* REQUIRED WORK:
Only the lines below, from the one with "beschermen. Onze ervaren jachtrechtadvocaten" through the one with "Vakantie Doeboek", are to be written out, exactly.

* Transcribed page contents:
====

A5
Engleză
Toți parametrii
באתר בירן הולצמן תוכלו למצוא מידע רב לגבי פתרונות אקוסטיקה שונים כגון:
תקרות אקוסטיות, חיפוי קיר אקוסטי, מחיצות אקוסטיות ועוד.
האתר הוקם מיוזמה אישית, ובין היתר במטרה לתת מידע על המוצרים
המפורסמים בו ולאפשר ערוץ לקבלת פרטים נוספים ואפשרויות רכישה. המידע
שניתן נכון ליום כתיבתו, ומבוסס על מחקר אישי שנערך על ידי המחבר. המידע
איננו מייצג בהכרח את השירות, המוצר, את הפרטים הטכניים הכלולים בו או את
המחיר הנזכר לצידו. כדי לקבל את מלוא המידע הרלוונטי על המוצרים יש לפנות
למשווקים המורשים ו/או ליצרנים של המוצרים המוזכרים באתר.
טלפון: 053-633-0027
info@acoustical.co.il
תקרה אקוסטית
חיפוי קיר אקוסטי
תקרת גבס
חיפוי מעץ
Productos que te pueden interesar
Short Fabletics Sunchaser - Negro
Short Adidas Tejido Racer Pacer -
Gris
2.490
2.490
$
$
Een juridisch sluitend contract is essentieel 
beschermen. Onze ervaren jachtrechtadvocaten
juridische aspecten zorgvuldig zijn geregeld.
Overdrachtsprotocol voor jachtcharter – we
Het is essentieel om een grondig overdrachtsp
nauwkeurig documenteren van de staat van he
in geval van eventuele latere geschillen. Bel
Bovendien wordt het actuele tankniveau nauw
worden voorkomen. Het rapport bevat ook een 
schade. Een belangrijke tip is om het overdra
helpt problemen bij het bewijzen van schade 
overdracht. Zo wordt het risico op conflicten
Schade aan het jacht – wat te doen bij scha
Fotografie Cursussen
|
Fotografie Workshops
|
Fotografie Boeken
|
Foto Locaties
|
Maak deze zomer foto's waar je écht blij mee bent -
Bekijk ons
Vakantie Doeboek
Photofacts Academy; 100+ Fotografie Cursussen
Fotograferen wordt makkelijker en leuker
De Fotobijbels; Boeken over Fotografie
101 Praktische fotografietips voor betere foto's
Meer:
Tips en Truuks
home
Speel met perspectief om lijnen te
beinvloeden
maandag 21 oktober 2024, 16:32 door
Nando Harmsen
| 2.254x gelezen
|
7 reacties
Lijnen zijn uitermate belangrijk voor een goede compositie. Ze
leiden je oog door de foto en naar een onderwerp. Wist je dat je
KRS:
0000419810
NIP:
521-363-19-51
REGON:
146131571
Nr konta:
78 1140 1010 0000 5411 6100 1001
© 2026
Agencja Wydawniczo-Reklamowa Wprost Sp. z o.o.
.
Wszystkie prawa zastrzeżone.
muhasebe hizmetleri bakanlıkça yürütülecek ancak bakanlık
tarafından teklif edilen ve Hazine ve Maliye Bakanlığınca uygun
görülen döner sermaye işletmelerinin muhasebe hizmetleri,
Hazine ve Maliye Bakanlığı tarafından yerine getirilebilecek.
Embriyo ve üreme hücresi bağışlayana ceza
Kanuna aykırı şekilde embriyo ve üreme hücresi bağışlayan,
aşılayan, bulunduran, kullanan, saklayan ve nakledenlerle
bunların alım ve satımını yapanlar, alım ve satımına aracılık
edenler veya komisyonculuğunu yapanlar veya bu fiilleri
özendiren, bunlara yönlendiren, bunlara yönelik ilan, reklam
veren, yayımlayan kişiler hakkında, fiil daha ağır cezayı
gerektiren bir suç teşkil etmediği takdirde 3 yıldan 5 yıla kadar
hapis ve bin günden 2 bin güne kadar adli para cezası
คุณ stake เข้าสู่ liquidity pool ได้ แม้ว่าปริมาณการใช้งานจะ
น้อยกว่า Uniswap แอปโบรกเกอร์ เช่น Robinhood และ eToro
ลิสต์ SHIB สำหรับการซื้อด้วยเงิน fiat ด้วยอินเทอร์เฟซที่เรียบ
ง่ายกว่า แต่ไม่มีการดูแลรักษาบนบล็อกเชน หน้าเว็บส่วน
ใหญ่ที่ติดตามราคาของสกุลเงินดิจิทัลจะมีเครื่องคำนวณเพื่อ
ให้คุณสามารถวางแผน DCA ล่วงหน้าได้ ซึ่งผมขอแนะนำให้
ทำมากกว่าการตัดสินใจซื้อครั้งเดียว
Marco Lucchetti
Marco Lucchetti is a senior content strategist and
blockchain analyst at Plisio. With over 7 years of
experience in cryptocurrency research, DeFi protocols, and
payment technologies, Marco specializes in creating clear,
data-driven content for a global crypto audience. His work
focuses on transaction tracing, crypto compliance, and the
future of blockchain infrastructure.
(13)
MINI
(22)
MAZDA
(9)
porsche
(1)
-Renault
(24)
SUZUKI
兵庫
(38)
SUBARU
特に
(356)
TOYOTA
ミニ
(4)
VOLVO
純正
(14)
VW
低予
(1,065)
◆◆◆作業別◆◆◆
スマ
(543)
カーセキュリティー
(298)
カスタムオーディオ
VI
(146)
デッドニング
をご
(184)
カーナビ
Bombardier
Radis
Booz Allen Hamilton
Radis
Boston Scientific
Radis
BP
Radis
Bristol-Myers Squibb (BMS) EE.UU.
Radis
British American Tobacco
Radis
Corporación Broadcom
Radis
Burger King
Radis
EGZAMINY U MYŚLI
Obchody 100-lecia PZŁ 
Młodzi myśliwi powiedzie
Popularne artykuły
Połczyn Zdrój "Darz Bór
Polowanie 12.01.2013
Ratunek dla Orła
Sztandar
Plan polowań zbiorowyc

====

* RESULT BELOW:
beschermen. Onze ervaren jachtrechtadvocaten
juridische aspecten zorgvuldig zijn geregeld.
Overdrachtsprotocol voor jachtcharter – we
Het is essentieel om een grondig overdrachtsp
nauwkeurig documenteren van de staat van he
in geval van eventuele latere geschillen. Bel
Bovendien wordt het actuele tankniveau nauw
worden voorkomen. Het rapport bevat ook een 
schade. Een belangrijke tip is om het overdra
helpt problemen bij het bewijzen van schade 
overdracht. Zo wordt het risico op conflicten
Schade aan het jacht – wat te doen bij scha
Fotografie Cursussen
|
Fotografie Workshops
|
Fotografie Boeken
|
Foto Locaties
|
Maak deze zomer foto's waar je écht blij mee bent -
Bekijk ons
Vakantie Doeboek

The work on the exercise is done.